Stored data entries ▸
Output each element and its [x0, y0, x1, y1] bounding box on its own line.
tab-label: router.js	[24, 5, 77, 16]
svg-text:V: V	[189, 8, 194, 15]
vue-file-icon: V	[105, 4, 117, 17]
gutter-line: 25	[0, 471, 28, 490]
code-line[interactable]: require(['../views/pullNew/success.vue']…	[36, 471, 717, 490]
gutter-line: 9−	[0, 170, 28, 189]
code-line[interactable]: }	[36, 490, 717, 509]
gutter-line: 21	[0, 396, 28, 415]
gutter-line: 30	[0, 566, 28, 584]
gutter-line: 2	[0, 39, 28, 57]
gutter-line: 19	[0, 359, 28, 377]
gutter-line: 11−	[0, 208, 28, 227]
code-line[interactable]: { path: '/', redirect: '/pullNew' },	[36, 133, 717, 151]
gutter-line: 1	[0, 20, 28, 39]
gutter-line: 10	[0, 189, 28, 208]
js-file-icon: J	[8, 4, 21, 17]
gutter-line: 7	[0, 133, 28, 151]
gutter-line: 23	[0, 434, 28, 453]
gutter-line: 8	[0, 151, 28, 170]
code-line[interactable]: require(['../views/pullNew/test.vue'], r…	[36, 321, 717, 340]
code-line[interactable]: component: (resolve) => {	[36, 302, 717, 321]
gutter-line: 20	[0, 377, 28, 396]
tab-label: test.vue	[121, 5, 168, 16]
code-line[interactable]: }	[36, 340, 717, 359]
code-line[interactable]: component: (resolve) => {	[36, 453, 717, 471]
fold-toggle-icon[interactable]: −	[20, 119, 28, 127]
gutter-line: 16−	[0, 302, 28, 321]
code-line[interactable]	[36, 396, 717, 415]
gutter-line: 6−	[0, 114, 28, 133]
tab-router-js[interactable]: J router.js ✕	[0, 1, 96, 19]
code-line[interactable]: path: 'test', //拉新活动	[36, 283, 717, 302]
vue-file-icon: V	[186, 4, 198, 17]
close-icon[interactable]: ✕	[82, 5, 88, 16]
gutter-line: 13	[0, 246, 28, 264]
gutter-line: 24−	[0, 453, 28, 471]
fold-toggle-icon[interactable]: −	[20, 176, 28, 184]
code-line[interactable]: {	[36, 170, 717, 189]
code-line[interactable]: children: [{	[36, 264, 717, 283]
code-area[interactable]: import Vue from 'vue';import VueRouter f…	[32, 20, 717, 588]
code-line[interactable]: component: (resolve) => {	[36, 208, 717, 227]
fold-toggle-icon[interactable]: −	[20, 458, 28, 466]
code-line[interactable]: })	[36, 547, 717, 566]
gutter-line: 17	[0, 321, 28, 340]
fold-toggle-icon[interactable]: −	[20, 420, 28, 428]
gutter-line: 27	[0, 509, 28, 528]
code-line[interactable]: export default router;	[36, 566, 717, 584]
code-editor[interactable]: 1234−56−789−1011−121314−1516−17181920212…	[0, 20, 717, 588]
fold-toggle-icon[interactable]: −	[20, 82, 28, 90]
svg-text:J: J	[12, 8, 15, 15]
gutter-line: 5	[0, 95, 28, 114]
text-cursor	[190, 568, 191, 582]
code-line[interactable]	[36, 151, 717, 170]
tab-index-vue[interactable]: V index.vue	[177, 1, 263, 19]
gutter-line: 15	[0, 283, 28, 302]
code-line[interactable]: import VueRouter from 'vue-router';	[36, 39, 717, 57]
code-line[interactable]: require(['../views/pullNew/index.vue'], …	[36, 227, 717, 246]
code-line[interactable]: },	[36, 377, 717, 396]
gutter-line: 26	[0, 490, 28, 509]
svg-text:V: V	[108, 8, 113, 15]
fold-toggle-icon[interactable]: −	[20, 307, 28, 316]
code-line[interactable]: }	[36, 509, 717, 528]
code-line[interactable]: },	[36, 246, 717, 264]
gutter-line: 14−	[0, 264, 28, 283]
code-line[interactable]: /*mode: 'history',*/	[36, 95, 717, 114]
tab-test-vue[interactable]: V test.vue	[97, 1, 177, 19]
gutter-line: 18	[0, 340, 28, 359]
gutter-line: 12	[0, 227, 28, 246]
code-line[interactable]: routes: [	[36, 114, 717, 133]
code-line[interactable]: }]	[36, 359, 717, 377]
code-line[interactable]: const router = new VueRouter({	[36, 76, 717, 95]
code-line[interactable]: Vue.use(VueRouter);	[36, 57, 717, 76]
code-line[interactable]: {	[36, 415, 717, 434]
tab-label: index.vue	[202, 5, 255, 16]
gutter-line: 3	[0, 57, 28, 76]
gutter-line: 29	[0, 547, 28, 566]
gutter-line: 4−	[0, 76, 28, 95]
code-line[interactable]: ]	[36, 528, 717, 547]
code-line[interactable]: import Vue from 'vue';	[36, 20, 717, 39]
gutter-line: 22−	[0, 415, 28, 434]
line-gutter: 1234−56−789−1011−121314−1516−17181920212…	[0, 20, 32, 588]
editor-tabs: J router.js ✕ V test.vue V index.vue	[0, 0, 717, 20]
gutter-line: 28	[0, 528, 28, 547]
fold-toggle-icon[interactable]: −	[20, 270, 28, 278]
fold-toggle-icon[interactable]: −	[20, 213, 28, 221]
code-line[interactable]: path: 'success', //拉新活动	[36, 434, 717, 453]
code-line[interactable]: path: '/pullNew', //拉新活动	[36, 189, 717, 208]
--
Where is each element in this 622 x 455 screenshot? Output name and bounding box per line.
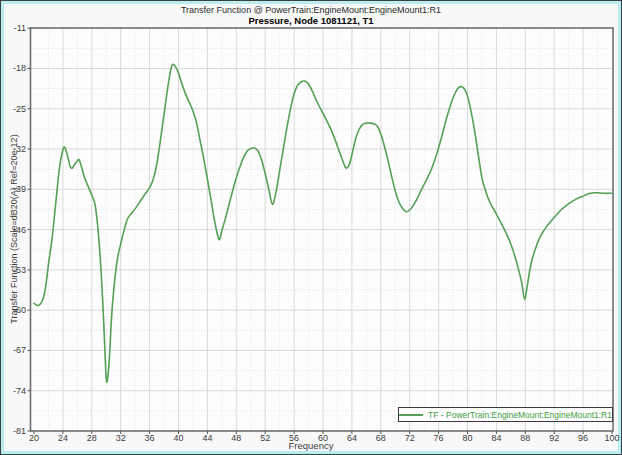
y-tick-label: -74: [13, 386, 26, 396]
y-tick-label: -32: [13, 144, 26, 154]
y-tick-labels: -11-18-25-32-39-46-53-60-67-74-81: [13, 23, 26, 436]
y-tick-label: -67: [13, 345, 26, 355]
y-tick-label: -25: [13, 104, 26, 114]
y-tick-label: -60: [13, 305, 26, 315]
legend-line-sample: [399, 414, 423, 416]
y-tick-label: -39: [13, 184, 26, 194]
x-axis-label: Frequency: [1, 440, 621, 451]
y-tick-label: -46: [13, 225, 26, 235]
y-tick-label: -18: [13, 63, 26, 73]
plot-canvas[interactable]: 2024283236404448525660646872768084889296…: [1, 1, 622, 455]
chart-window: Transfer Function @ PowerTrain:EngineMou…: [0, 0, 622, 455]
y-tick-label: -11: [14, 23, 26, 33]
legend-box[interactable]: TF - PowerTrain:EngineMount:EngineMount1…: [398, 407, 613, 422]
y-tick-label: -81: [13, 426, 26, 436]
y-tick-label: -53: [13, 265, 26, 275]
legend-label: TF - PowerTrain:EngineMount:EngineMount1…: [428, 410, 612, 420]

WHAT IS NEEDED ▸ Show the lines of the records that include the string "Output".

RESPONSE TO THE EXERCISE ▸
Output each element and its [x0, y0, x1, y1] bounding box on its own line.
Where is each element in this 622 x 455 screenshot? Output name and bounding box per line.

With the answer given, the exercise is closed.